İkibinaltı, Agustos...
Ben varım ama sözler yok
Oysa gözler yalan söylemez
Bunu sende bilirdin
Ne yazıkki yalan söyledin...
Yani bendim işte o köşedeki çocuk
Bendim yorgan altı ağlayan
Biliyorum bu aşk benim gizli bahçemdi
Daha önce kimse girmemişti
Tarifide zor oldu işte
Belkide sadece yaşayan bilir ve yaşayan bilecek
Şimdi burdan gidiyorum
Kahve gözlerine bakmadan bir daha
Bir daha yıkılmadan
Bir daha vurulmadan alnımdan
Vefasızlığına ve acımasızlığına bir daha ağlamadan
Hiç arkama bakmadan kapıları çarpmadan
Silmeden yazdıklarımı
Ve yazdıkarımdan utanmadan
Yaşadığımdan utanmadan
Biliyorum bir melek getirdi kanadının birinde bana bu aşkı
Kimse bir şey söylemesin artık
Hiçbirseye hiçbir kimsenin eli değmesin
Hiçbir şey kirlenmesin
Sakın ha!
Kimse bu aşkı anılarının tozlu raflarında bulundurmasın...
Zorla hatılayacaksın!
İkibinaltı Agustos
Birde yirmisekiz
Bu aşk bir yağmurdu
Ve o yağmurlar benden başka sana deymedi...
Sen bu sözlerime bir mendile koy artık
Ve bir şafakta rüzgara kat
Küllerimle birlikte...
Geriye kalan bir yığın boş söz var
Zehir gibi çekmişim içime sigarayı
Oynadığım sokaklar
Kavgalarda yediğim yumrukların
Acısına aldırmadan
Şimdi burdan gidiyorum
Kahve gözlerine bakmadan bir daha
Bir daha yıkılmadan
Bir daha vurulmadan alnımdan
Vefasızlığına ve acımasızlığına bir daha ağlamadan
Hiç arkama bakmadan kapıları çarpmadan
Silmeden yazdıklarımı
Ve yazdıkarımdan utanmadan
Yaşadığımdan utanmadan
Şimdi burdan gidiyorum
Ve sevdiğimizi bir çiçeği sever gibi sevmesini bellettiği
O yakışıklı yüreğimi de götürüyorum
Bir de senin o zehir zemberek kahve gözlerini
Şimdi burdan gidiyorum
Bir sen bilirsin işte
Hani çok sıcaktı
Hani sadece ben üşüyordum o sıcakta
Hani sadece benim ağzım kurumuştu oysa heyecandan...

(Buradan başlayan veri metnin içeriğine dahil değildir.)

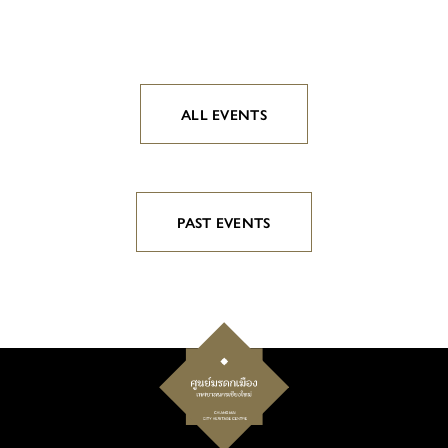
ALL EVENTS
PAST EVENTS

Ve bütün söyleyeceklerimi bir anda unutmuştum
Belkide yutmuştum
İlk orda kopararak o kahve gözlerini
Edemediğim iki kelime var ya
Bir de onu götürüyorum
Zorla hatırlayacaksın!
İkibinaltı, Agustos...
Ben varım ama sözler yok
Oysa gözler yalan söylemez
Bunu sende bilirdin
Ne yazıkki yalan söyledin...
Yani bendim işte o köşedeki çocuk
Bendim yorgan altı ağlayan
Biliyorum bu aşk benim gizli bahçemdi
Daha önce kimse girmemişti
Tarifide zor oldu işte
Belkide sadece yaşayan bilir ve yaşayan bilecek
Şimdi burdan gidiyorum
Kahve gözlerine bakmadan bir daha
Bir daha yıkılmadan
Bir daha vurulmadan alnımdan
Vefasızlığına ve acımasızlığına bir daha ağlamadan
Hiç arkama bakmadan kapıları çarpmadan
Silmeden yazdıklarımı
Ve yazdıkarımdan utanmadan
Yaşadığımdan utanmadan
Biliyorum bir melek getirdi kanadının birinde bana bu aşkı
Kimse bir şey söylemesin artık
Hiçbirseye hiçbir kimsenin eli değmesin
Hiçbir şey kirlenmesin
Sakın ha!
Kimse bu aşkı anılarının tozlu raflarında bulundurmasın...
Zorla hatılayacaksın!
İkibinaltı Agustos
Birde yirmisekiz
Bu aşk bir yağmurdu
Ve o yağmurlar benden başka sana deymedi...
Sen bu sözlerime bir mendile koy artık
Ve bir şafakta rüzgara kat
Küllerimle birlikte...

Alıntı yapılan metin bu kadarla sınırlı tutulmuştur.